Pigment localized within the neural retina was observed by transmitted light imaging and corresponding confocal imaging of VIM, RPE65, and F4/80 immunofluorescence (Fig. 9). Pigment, VIM immunoreactivity, and RPE65 immunoreactivity colocalized in some places (Fig. 9A), but this was not uniform (Fig. 9B). Pigmented anomalies within the neural retina were also occasionally positive for F4/80⁺ immunoreactivity (Fig. 9C), but in most cases the pigment did not colocalize with F4/80 (Fig. 9D).

Fig. 9.

Heterogeneous Vimentin and F4/80 Immunoreactivity in Pigmented Anomalies.
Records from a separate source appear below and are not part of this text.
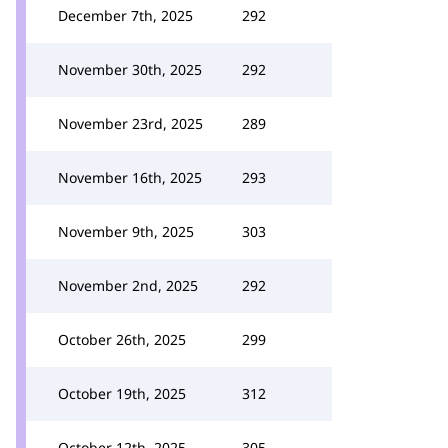
December 7th, 2025
292
November 30th, 2025
292
November 23rd, 2025
289
November 16th, 2025
293
November 9th, 2025
303
November 2nd, 2025
292
October 26th, 2025
299
October 19th, 2025
312
October 12th, 2025
305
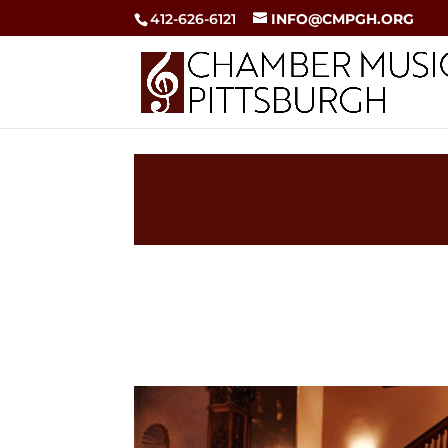
412-626-6121
INFO@CMPGH.ORG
Pigmented anomalies were identified by transmitted light and compared to corresponding confocal images in retinal sections from mice 7 days after NaIO₃ injection. Sections were immunolabelled for RPE65 (green) and F4/80 (red) or VIM (red), and nuclear counterstained with Hoechst (blue) (n = 4 per group). (A) Pigmented lesions identified in transmitted light (TL) images corresponded to Hoechst stain, some RPE65 immunoreactivity, and VIM immunoreactivity. (B) In other cases, pigmented lesions had Hoechst staining but no VIM or RPE65 immunoreactivity. (C) Pigmented lesions also partially corresponded to RPE65 and F4/80 immunoreactivity. (D) In other areas, pigmented lesions had Hoechst staining but no RPE65 or F4/80 immunoreactivity. Scale bar = 50 µm. Magnified scale bar = 25 µm.